Afyon’da Karacaahmet Türbesi’nin bir çok akıl hastalığına iyi geldiği bilinmektedir. Afyon’da Karacaahmet Türbesi ile ilgili efsanevi bilgiler bulunsa da ayakları yere basan bilgilen de bulunmaktadır.
Afyon’da Karacaahmet Türbesi ile ilglii en doyurucu bilgi kaynaklarından birisi gazeteniz Kocatepe’nin yazarlarından Hasan Özpınar’ın Kocatepe Gazetesi’nde yer alan yazısıdır.
Afyon’da Karacaahmet Türbesi ile iglili olarak Hasan Özpınar’ın güvenilir yazısını bilgilerinize sunuyoruz:
KARACAHMET ULU VELİ, AKILLANIR GELEN DELİ
Demiş atalarımız. Afyonkarahisar’ın İhsaniye İlçesi’ne bağlı Karacaahmet Köyü’nde bulunan türbe geçmişte birkaç kez olduğu gibi bugünlerde de bir TV programı sebebiyle gündeme oturdu.

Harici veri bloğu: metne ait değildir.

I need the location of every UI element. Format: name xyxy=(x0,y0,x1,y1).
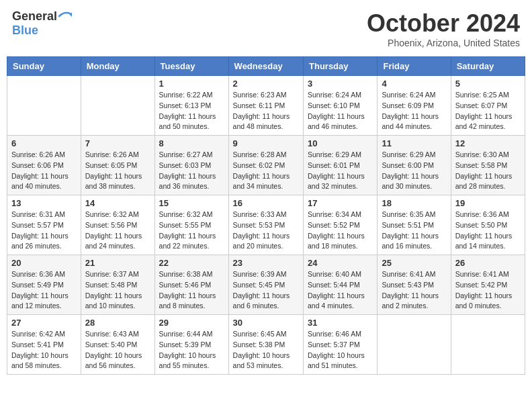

TV programında gündeme getirilen haksız ithamlardan önce türbenin geçmişi hakkında biraz bilgi vermek gerekir sanırım.1
Köyün ismini aldığı Karacaahmet Sultan, aşireti ile bu civara gelerek konaklar. O yıllarda bu bölgede yaşayan aşiret beyi kâhyasını göndererek niçin geldiklerini sordurarak Karacaahmet Sultan’ı görüşmek üzere davet eder. Kâhya, Karacaahmet Sultan’ın konakladığı yere gelerek beyin kendisini çağırdığını söyler. Karacaahmet Sultan: “Davete icabet gerek” diyerek beyin yanına gelir. Aşiret Beyi, Karacaahmet Sultan’a; “Hoş geldiniz” diyerek hal-hatır sorar, ikramda bulunur. O günlerde beyin derdine derman bulunamayan hasta bir kızı vardır. Genç kız Karacaahmet Sultan’ın nurani bakışları karşısında sakinleşir. Hasta kızındaki bu değişikliği fark eden bey; Karacaahmet Sultan’a; “Aman beyim, kızımın, şifası sendedir, burada kal, size ve aşiretinize istediğiniz kadar yurt verelim” der. Karacaahmet Sultan, üç gün misafir kalır, bu sürede Allah’ın izni ile kızı iyileştirir.2
Karacaahmet Sultan, üç gün sonra veda için beyin yanına geldiğinde bey; “Devenizi bırakın, akşama kadar yayılsın, dolaştığı yere kadar size verdim, mülkünüz olsun” der. Kızının tedavisi karşılığı bey Kağnıcılar Köyü ve civarını Karacaahmet Sultan’a verir. Karacaahmet Sultan da aşireti ile buraya yerleşir.3
Horasan erenlerinden ermiş, bir ruh ve akıl doktoru olan Karacaahmet Sultan’ın buradaki türbesinden başka İstanbul’un Üsküdar İlçesi’nde Karacaahmet Mezarlığı’nda, Uşak İli, Eşme İlçesi’nde Karacaahmet Köyü’nde, Manisa İli, Horoz Köyü’nde ve Akhisar İlçesi Karaköy’de türbe veya makamı vardır.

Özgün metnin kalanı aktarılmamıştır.